Other factors were found to affect the ability to detect geothermal temperature fluctuation anomalies, including elevation and other topographical features, making it difficult to distinguish surface fluctuations from subsurface anomalies (Eneva & Coolbaugh, 2009, pp. 467-470). A comparison of daytime and nighttime images reveals that these comparisons can be an important tool in distinguishing true subsurface geothermal anomalies from surface and atmospheric interference. However, much more work is needed in this area to understand the application of these paired data sets (Eneva, Coolbaugh, & Bjornstad et al., 2007, pp. 1-7).
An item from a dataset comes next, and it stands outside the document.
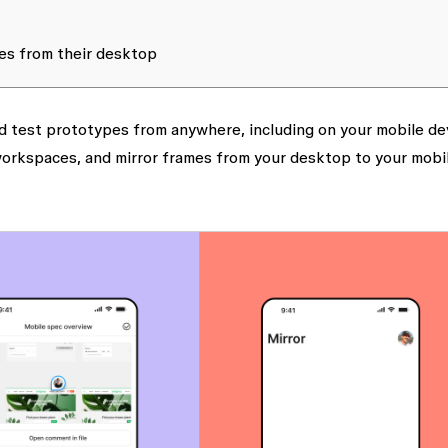
es from their desktop
nd test prototypes from anywhere, including on your mobile de
 workspaces, and mirror frames from your desktop to your mobi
The pixel in the hyperspectral data set represents a combination of the end-member materials, with those of areal abundance representing the pixel color. However, each pixels distinct and must be analyzed further to determine of indicator minerals for geothermal hotspots are present (Kratt, Calvin & Coolbaugh, 2005, pp. 271-276). This will be an important area for further development of spectral techniques, as many minerals have similar absorption features, as was the case with chalcedony and opal in a recent analysis (Kratt, Calvin, & Coolbaugh, 2004, pp. 1304). Current efforts in research are focusing on the ability to unmix spectra and cancel the affects of atmospheric interference through the use of algorithms (Pal & Nash, 2003, pp. 669-672).
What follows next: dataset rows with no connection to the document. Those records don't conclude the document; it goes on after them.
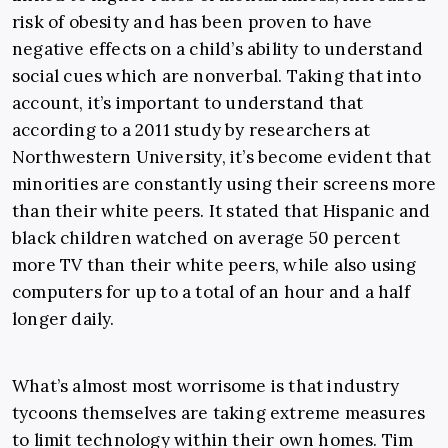
risk of obesity and has been proven to have
negative effects on a child’s ability to understand
social cues which are nonverbal. Taking that into
account, it’s important to understand that
according to a 2011 study by researchers at
Northwestern University, it’s become evident that
minorities are constantly using their screens more
than their white peers. It stated that Hispanic and
black children watched on average 50 percent
more TV than their white peers, while also using
computers for up to a total of an hour and a half
longer daily.
What’s almost most worrisome is that industry
tycoons themselves are taking extreme measures
to limit technology within their own homes. Tim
Spectral analysis using wavelengths of 0.4 to 2.5 ?m have been used as the means to identify spectral signatures in the laboratory. These same analysis techniques are now being used in spaceborne methods of spectral analysis (Kratt, Calvin & Lutz, n.d. pp. 1-9). At the present time, these results are being confirmed using handheld GPS and pocket personal computers to provide field verification of results (Coolbaugh, Sladek, & Kratt et al., 2004, pp. 321-324). Spectral analysis of the same set of core samples using both Analytical Spectral Devices (ASD) and Fourier Transform Infrared Spectrometer (FTIR) demonstrated the differences in the two analytical methods (Calvin, Kratt, & Fauldsm 2005, pp. 1-18). Further fieldwork is needed to understand these differences and their affect on data analysis fully.
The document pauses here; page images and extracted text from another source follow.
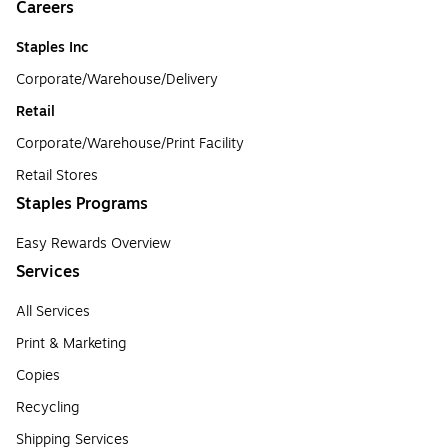
Careers
Staples Inc
Corporate/Warehouse/Delivery
Retail
Corporate/Warehouse/Print Facility
Retail Stores
Staples Programs
Easy Rewards Overview
Services
All Services
Print & Marketing
Copies
Recycling
Shipping Services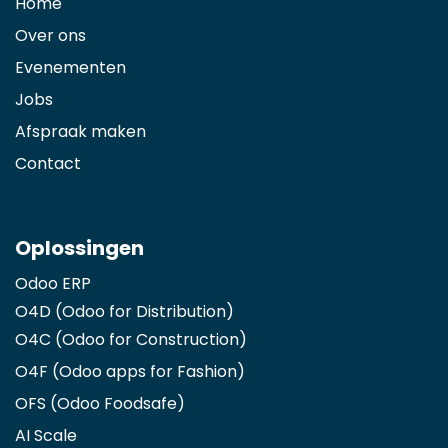
Home
Over ons
Evenementen
Jobs
Afspraak maken
Contact
Oplossingen
Odoo ERP
O4D (Odoo for Distribution)
O4C (Odoo for Construction)
O4F (Odoo apps for Fashion
)
OFS (Odoo Foodsafe)
AI Scale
This section of literature highlights the need for further research in the area of limiting or eliminating disturbances that are due to environmental factors that are beyond the control of the researcher. Currently, researcher is going in the direction of the development of algorithms that correct for many of these factors. However, statistical elimination of these factors has advantages and disadvantages. From one perspective, algorithms can be developed that effectively eliminate the troublesome interference. However, they can also eliminate part of the desirable part of the signal as well. One must do many tests in the area to be assessed in order to confirm the results of statistical elimination of confounding variables in the field. There is still much work to be done in this area regarding remote sensing using satellite imagery. This research hopes to aid research in this direction, with the ultimate goal of making remote sensing by satellite a more reliable means to detect geothermal hotspots in Malawi and in the rest of the world.